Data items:
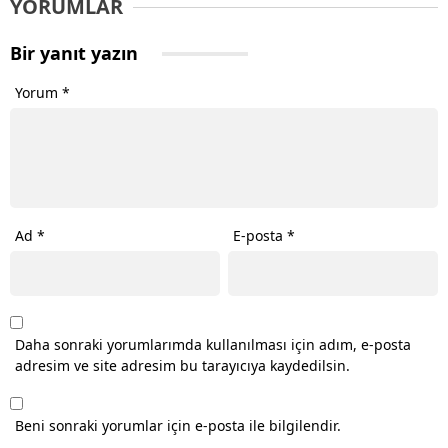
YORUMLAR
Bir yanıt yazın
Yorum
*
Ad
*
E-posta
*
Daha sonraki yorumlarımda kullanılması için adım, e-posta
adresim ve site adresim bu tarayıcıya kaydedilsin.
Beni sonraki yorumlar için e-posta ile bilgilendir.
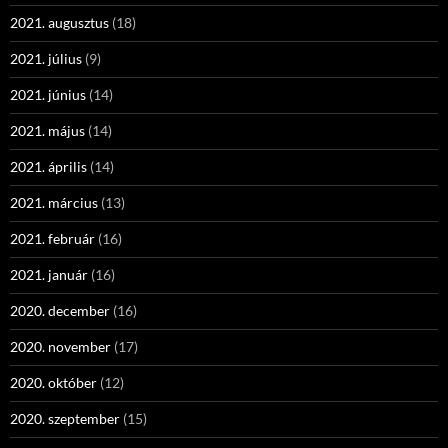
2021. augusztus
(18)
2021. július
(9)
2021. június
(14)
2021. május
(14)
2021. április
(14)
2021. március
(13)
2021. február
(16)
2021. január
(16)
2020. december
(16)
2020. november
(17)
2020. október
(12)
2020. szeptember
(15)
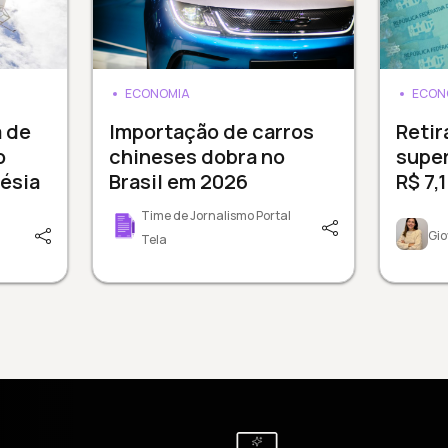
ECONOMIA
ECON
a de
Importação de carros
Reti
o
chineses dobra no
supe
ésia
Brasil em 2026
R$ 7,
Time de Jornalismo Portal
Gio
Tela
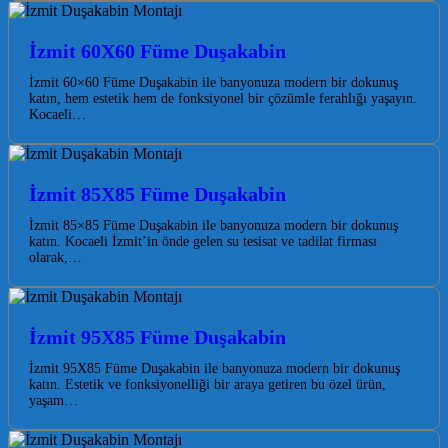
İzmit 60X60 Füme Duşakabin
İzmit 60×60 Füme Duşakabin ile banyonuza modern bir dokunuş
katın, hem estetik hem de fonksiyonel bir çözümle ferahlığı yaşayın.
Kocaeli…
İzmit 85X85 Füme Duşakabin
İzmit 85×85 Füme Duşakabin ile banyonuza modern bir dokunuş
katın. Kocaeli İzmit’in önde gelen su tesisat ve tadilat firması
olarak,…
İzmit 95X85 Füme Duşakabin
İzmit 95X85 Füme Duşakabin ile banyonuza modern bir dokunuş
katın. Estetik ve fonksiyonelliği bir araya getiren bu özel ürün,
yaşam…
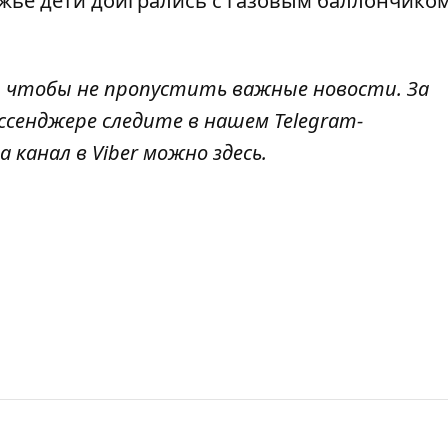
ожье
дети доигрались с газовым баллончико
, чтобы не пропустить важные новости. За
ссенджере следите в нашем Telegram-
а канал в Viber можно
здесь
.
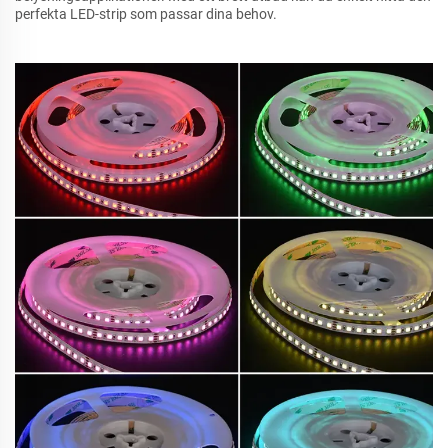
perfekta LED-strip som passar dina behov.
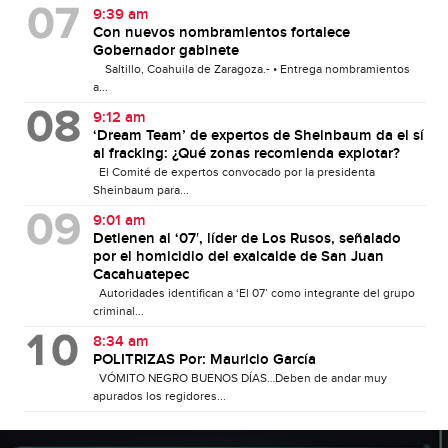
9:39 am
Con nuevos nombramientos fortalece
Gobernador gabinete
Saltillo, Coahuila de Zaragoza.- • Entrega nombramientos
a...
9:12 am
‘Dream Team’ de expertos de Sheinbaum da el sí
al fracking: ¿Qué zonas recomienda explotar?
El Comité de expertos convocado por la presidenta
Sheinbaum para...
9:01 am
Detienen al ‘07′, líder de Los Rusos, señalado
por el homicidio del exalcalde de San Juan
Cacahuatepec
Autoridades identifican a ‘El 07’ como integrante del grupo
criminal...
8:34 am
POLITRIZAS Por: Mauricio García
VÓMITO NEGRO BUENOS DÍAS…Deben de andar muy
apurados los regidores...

About this exercise
Copy out every line from the data above in which the word "Duşakabin" occurs.

Response area
İzmit 60X60 Füme Duşakabin
İzmit 60×60 Füme Duşakabin ile banyonuza modern bir dokunuş
İzmit 85X85 Füme Duşakabin
İzmit 85×85 Füme Duşakabin ile banyonuza modern bir dokunuş
İzmit 95X85 Füme Duşakabin
İzmit 95X85 Füme Duşakabin ile banyonuza modern bir dokunuş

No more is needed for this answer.